(Dataset records)
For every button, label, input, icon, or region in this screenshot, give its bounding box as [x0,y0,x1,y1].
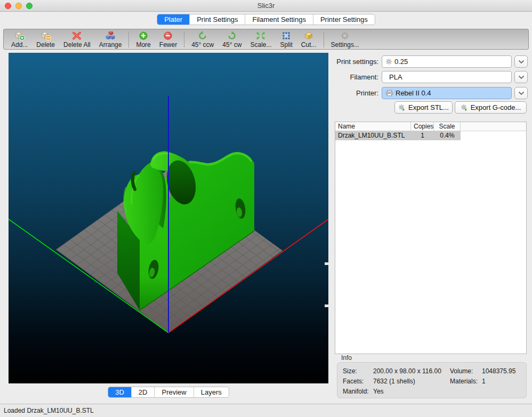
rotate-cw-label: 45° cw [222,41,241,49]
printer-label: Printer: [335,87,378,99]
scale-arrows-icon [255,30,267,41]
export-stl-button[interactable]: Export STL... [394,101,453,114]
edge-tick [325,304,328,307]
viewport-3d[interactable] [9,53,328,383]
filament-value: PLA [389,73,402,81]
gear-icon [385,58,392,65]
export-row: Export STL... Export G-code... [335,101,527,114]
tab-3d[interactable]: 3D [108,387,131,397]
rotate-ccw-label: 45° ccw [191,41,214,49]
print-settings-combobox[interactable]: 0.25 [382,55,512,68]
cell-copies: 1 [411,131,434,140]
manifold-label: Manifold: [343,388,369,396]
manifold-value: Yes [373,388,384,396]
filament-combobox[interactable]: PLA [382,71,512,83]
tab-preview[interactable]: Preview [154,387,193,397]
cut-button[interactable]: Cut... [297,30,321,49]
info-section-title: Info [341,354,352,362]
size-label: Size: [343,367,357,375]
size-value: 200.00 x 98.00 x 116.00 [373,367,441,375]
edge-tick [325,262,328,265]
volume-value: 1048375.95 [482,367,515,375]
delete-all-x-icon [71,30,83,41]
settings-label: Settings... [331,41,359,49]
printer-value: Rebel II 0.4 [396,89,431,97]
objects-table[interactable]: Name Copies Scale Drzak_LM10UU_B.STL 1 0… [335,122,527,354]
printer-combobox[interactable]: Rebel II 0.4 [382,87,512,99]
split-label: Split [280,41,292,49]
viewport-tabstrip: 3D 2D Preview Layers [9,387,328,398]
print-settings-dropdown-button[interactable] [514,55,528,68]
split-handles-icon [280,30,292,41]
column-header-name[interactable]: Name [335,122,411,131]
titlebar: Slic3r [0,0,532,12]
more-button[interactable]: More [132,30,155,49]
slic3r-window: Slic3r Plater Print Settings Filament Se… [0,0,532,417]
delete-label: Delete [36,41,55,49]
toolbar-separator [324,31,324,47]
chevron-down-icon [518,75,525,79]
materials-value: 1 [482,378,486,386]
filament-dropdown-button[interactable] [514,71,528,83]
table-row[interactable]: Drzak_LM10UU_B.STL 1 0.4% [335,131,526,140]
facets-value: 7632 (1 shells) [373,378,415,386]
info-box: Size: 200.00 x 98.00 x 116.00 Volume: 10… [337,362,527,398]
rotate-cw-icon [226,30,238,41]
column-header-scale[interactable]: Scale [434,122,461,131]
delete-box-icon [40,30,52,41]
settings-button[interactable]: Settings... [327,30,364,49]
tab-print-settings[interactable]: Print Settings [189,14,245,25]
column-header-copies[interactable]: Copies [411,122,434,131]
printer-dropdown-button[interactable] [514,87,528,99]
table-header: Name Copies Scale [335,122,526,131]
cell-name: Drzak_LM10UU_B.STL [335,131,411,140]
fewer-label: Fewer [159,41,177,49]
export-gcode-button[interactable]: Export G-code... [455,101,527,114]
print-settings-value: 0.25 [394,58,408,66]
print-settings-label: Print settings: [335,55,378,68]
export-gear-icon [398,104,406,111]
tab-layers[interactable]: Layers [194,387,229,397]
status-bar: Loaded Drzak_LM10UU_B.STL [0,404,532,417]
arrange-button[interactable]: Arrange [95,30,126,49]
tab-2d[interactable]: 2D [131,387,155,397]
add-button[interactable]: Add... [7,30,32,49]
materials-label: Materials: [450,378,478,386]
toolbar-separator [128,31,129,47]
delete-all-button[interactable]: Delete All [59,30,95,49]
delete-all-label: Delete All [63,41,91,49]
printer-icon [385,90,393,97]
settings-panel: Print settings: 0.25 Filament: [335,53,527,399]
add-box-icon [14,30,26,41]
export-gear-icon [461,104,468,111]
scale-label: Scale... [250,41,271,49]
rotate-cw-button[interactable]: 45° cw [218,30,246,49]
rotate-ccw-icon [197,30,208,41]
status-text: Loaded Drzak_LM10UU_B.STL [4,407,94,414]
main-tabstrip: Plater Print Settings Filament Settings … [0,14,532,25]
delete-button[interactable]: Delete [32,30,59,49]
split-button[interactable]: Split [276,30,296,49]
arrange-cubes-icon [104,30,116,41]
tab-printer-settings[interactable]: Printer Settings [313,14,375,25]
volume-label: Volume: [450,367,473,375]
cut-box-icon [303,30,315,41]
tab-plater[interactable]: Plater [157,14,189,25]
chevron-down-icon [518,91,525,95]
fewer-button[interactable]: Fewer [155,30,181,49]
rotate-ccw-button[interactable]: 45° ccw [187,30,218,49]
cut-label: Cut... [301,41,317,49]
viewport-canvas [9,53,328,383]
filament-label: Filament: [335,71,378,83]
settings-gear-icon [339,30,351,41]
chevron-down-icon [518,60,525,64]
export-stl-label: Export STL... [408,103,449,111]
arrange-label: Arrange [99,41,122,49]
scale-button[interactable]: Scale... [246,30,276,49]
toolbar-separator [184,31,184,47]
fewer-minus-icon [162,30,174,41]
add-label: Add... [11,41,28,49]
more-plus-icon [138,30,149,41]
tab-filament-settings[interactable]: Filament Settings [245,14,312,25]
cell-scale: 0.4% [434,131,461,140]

--

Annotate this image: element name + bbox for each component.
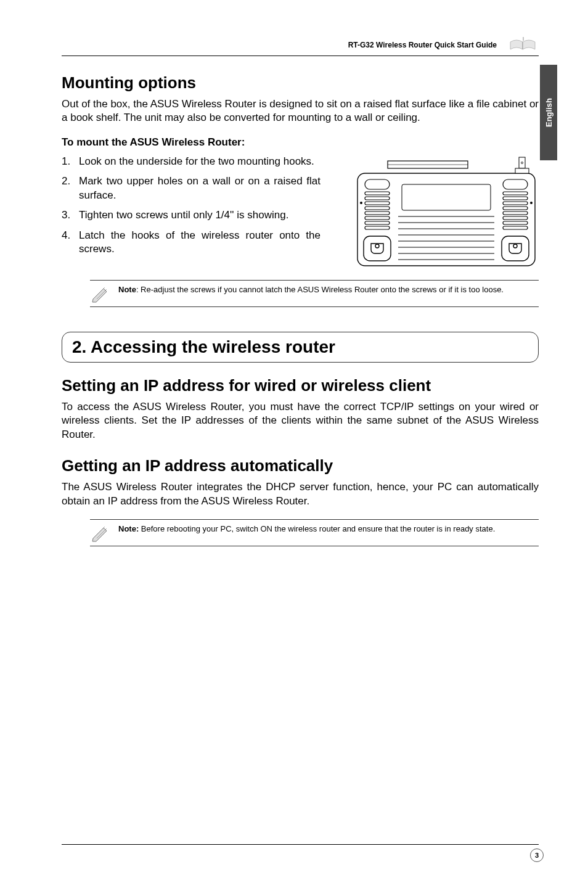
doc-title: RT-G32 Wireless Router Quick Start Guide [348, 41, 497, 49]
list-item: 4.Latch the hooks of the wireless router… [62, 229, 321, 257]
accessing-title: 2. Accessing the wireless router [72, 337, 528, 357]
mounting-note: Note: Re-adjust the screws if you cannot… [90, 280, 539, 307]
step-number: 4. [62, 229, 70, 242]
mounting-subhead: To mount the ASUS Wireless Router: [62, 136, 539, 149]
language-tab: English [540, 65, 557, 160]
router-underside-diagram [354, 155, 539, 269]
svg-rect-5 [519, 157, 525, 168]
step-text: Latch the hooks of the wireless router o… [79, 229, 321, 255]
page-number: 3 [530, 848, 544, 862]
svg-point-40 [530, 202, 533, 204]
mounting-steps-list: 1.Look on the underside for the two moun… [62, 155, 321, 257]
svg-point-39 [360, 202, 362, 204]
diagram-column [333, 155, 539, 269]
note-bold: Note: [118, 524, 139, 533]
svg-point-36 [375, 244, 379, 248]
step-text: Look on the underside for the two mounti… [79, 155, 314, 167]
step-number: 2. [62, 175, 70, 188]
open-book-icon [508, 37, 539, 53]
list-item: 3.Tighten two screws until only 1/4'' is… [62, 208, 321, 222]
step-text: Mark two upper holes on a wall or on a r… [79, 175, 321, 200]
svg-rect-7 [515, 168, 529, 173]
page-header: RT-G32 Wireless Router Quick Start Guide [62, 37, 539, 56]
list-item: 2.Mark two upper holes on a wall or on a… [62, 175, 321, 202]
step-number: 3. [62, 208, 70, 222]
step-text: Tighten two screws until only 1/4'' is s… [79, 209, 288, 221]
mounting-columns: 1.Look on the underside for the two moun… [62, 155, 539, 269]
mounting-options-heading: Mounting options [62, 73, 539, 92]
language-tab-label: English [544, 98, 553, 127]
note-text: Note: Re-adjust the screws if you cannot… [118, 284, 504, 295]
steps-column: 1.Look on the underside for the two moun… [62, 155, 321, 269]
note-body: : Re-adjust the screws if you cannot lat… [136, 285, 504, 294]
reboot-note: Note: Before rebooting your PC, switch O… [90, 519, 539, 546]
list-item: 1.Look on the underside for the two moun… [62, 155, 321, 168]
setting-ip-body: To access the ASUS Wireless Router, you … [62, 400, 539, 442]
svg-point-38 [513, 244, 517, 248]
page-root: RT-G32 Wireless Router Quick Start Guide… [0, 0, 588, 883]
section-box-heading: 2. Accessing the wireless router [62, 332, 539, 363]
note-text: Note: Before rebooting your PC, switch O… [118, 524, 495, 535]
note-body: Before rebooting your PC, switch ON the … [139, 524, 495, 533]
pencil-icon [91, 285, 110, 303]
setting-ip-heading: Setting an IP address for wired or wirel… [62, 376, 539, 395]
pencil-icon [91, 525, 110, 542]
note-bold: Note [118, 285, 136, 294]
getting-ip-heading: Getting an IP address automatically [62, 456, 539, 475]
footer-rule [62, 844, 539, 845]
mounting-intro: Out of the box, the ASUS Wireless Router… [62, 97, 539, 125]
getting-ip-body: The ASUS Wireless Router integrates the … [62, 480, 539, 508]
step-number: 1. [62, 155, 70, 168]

PROBLEM REQUIREMENTS: Nothing but a number should be given: the count of lines in the data above with the word "tick".

ANSWER TO THIS EXERCISE: 2